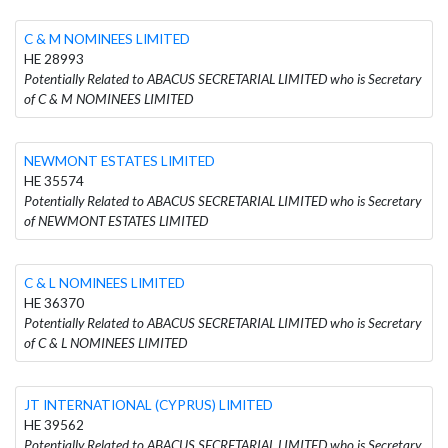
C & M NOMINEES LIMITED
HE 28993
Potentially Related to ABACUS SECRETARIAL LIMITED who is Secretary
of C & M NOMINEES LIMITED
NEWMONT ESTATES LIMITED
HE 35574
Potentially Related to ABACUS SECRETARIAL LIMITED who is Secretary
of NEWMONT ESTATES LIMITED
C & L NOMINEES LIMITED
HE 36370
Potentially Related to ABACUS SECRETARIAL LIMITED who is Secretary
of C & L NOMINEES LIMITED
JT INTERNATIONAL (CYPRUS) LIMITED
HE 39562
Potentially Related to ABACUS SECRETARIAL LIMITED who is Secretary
● ● ● ● ●
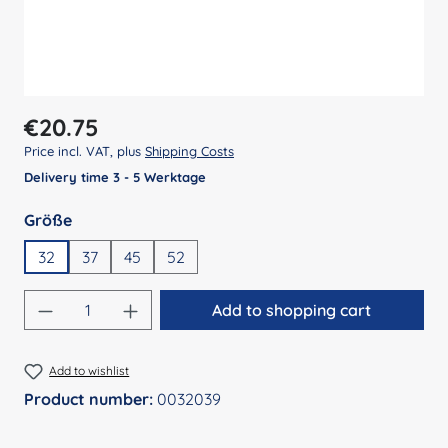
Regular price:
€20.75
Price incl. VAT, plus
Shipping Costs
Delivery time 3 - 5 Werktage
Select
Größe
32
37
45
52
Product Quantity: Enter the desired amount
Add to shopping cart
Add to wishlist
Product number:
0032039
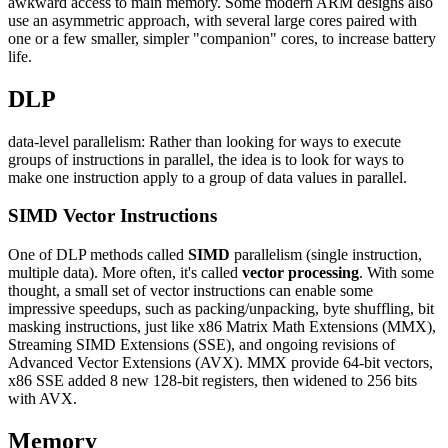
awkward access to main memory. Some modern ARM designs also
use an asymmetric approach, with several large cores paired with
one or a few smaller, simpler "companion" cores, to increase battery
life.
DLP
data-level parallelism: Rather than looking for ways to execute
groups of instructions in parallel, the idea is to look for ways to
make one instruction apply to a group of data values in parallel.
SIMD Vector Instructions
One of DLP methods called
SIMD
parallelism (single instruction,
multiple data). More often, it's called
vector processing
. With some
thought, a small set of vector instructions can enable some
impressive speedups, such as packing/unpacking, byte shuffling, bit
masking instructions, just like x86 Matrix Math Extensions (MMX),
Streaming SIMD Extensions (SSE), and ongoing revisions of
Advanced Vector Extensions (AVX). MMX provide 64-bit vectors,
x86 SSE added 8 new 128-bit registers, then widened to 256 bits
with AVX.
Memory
● ● ● ● ●
Copy the lines that hold the word "called". Take them from the records above.

One of DLP methods called
multiple data). More often, it's called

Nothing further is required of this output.